I remember System F from my 90's raving days. Or is this another System F?

view this post on Zulip Mario Carneiro (Feb 09 2019 at 09:48):

System F is inconsistent with the types-as-sets model

view this post on Zulip Kevin Buzzard (Feb 09 2019 at 09:49):

I'll tell him if I ever run into him again

view this post on Zulip Mario Carneiro (Feb 09 2019 at 09:50):

Unfortunately wikipedia doesn't say where his name came from

view this post on Zulip Mario Carneiro (Feb 09 2019 at 09:51):

The type system System F was apparently carefully named though -

According to Girard, the "F" in System F was picked by chance.

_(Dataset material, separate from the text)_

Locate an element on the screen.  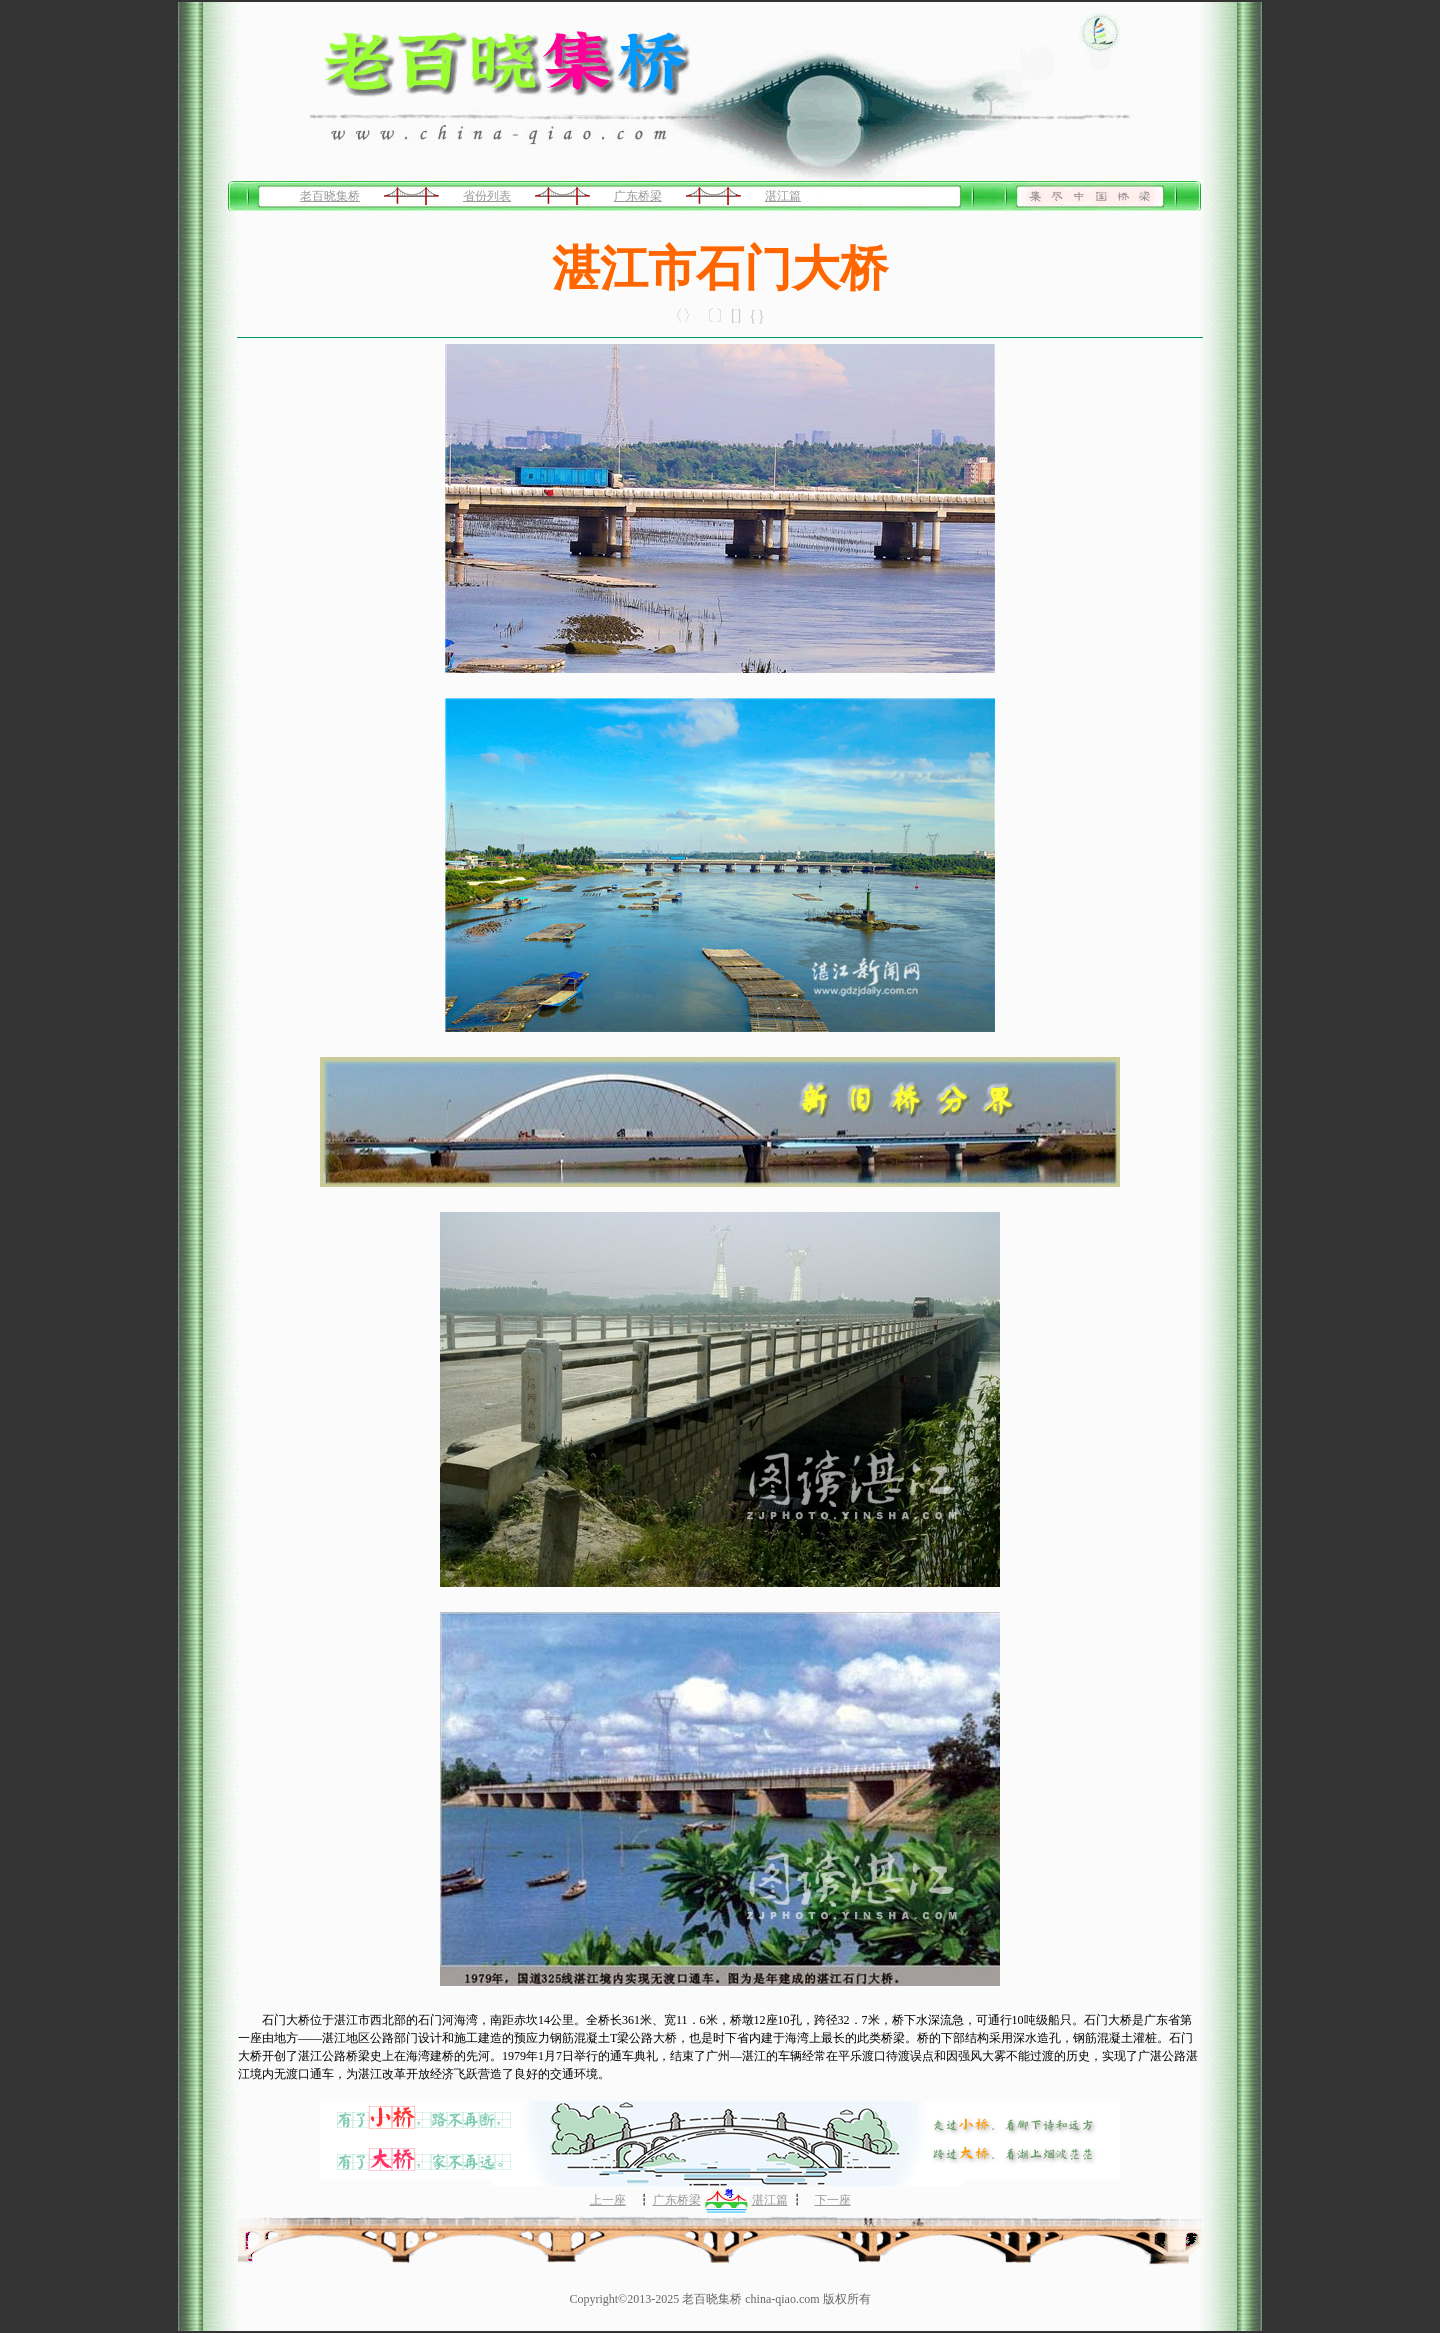
广东桥梁 is located at coordinates (638, 196).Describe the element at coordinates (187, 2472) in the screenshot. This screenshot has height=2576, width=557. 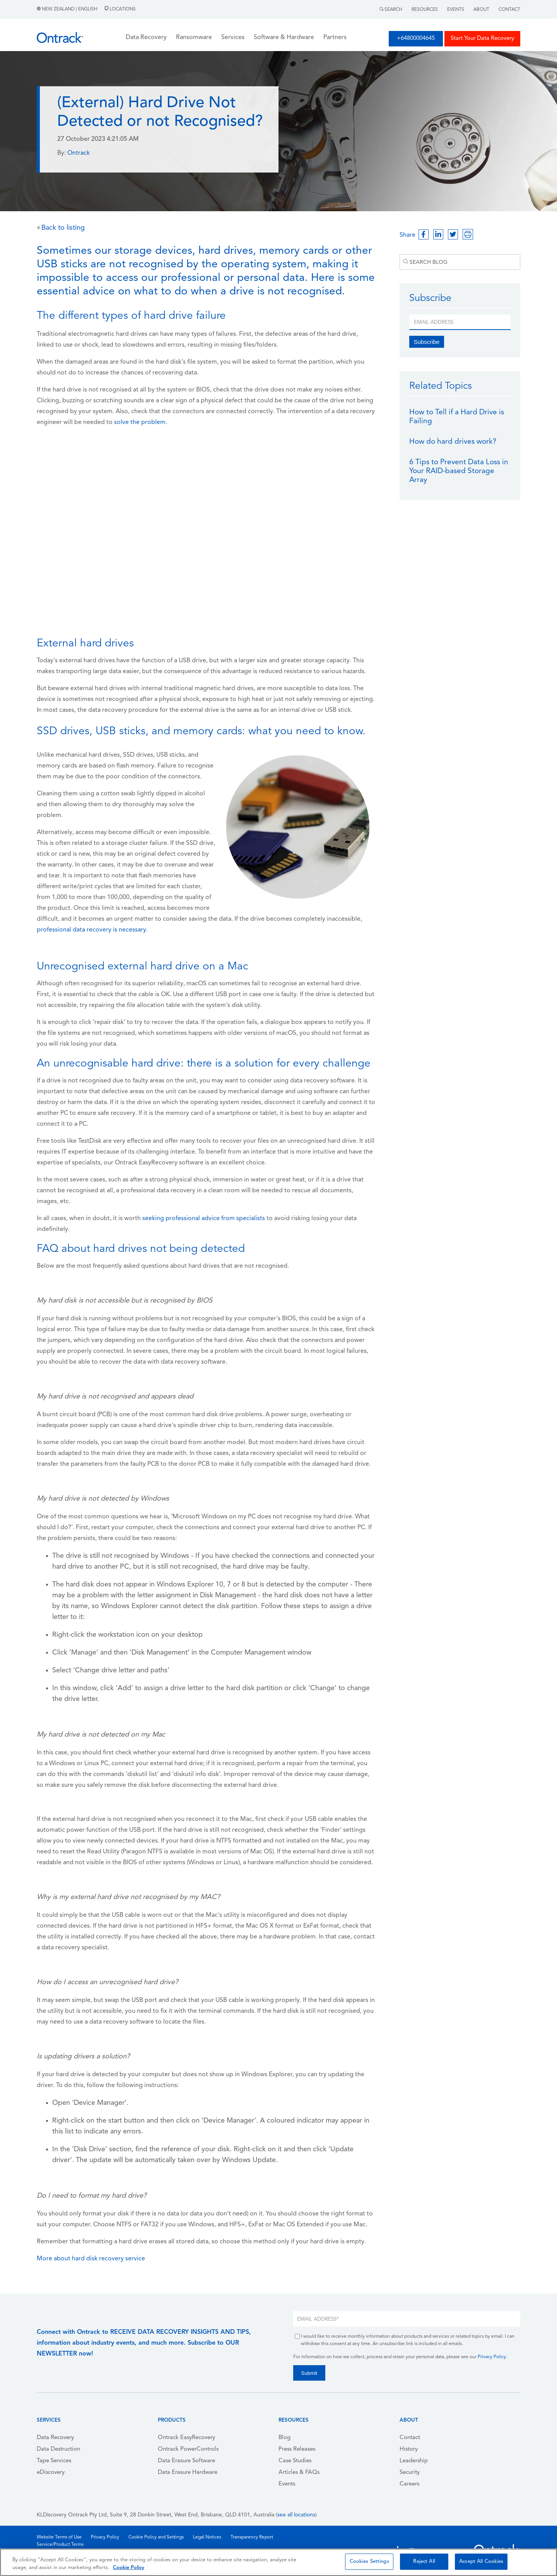
I see `Data Erasure Hardware [menuitem]` at that location.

view this post on Zulip Kevin Buzzard (Feb 09 2019 at 09:51):

The quote about where Ferry Corsten got it from on discogs is not backed up by a reliable secondary source.

view this post on Zulip Kevin Buzzard (Feb 09 2019 at 09:52):

It is a very cool name though. You can see why it caught on in the Haskell community.

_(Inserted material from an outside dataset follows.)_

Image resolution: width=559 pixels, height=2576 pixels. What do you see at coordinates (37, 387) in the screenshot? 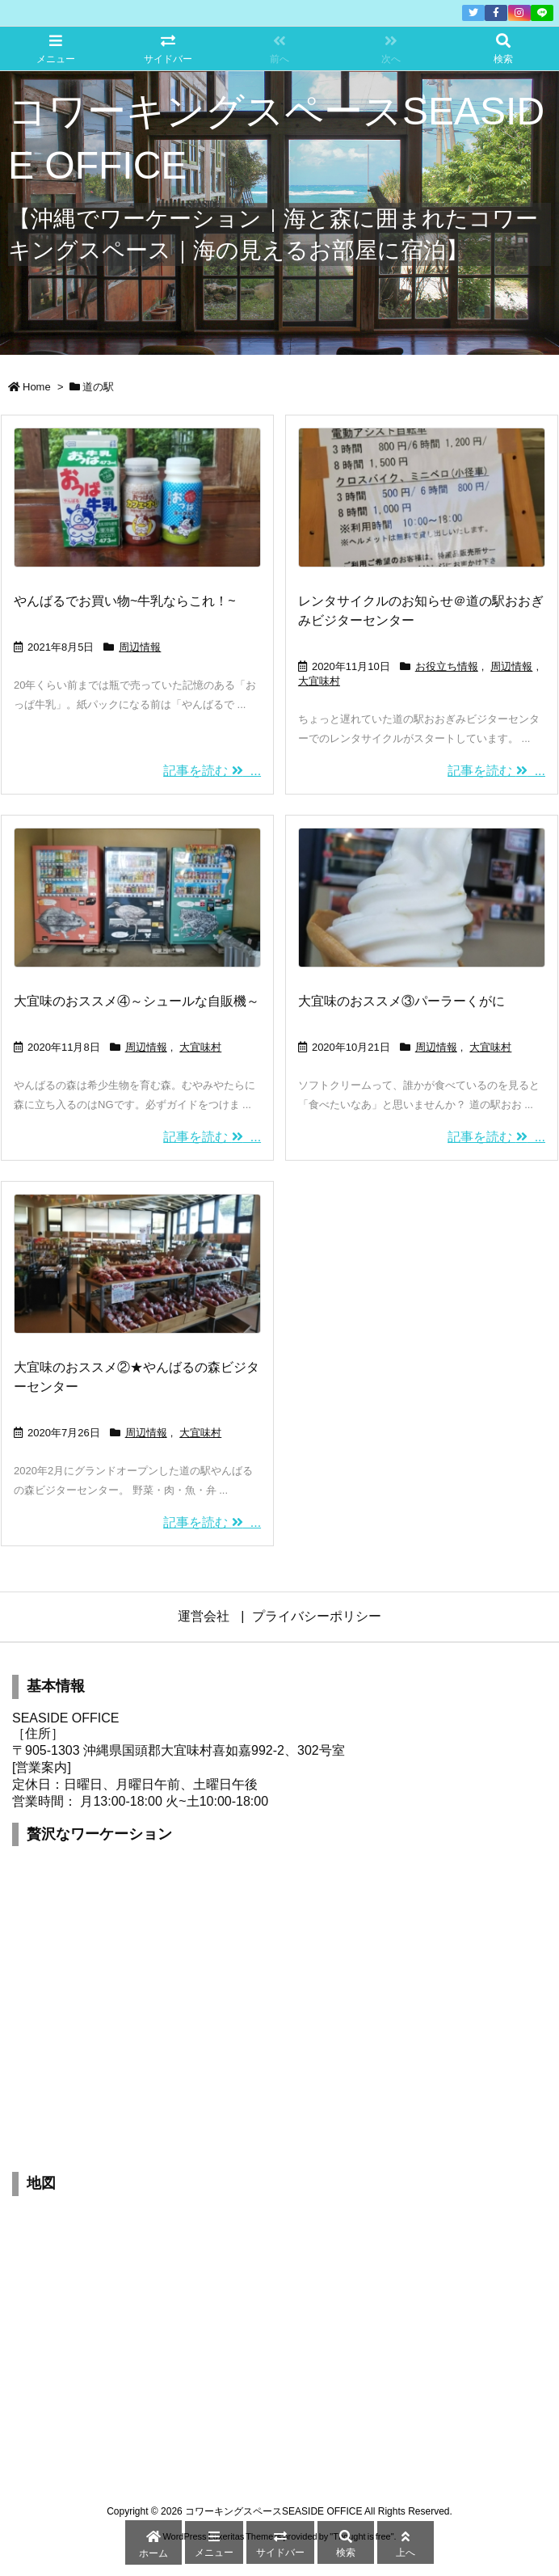
I see `Home` at bounding box center [37, 387].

view this post on Zulip Mario Carneiro (Feb 09 2019 at 11:06):

Actually, it looks like the haskell implementation is not pure functional, although maybe I peeled back too many layers. Here are two ways to play with mutable variables in Haskell, demonstrating that restoring the state before a write does not actually undo the write

{-# LANGUAGE MagicHash, UnboxedTuples #-}

import GHC.ST
import GHC.Base
import Data.STRef

data State s = State (State# s)

readST :: ST s (State s)
readST = ST (\s -> (# s, State s #))

writeST :: State s -> ST s ()
writeST (State s) = ST (\_ -> (# s, () #))

example1 :: (Bool, Bool)
example1 = runST $ do
  v <- newSTRef False
  s <- readST
  a <- readSTRef v
  writeSTRef v True
  writeST s
  b <- readSTRef v
  pure (a, b)

example2 :: IO (Bool, Bool)
example2 = IO $ \s' ->
  let (# s, v #) = newMutVar# False s' in
  let (# _, a #) = readMutVar# v s in
  let _ = writeMutVar# v True s in
  let (# _, b #) = readMutVar# v s in
  (# s, (a, b) #)

main = print example1 >> example2 >>= print

Each example should print (False, False). However:

$ runhaskell test.hs
(False,True)
(False,True)

view this post on Zulip Reid Barton (Feb 09 2019 at 14:00):

It definitely isn't and isn't supposed to be pure functional--all these operations are O(1). In fact they are the same underlying operations used by IO, which is just the ST monad specialized to s = RealWorld. All these "state token" types have no representation at runtime.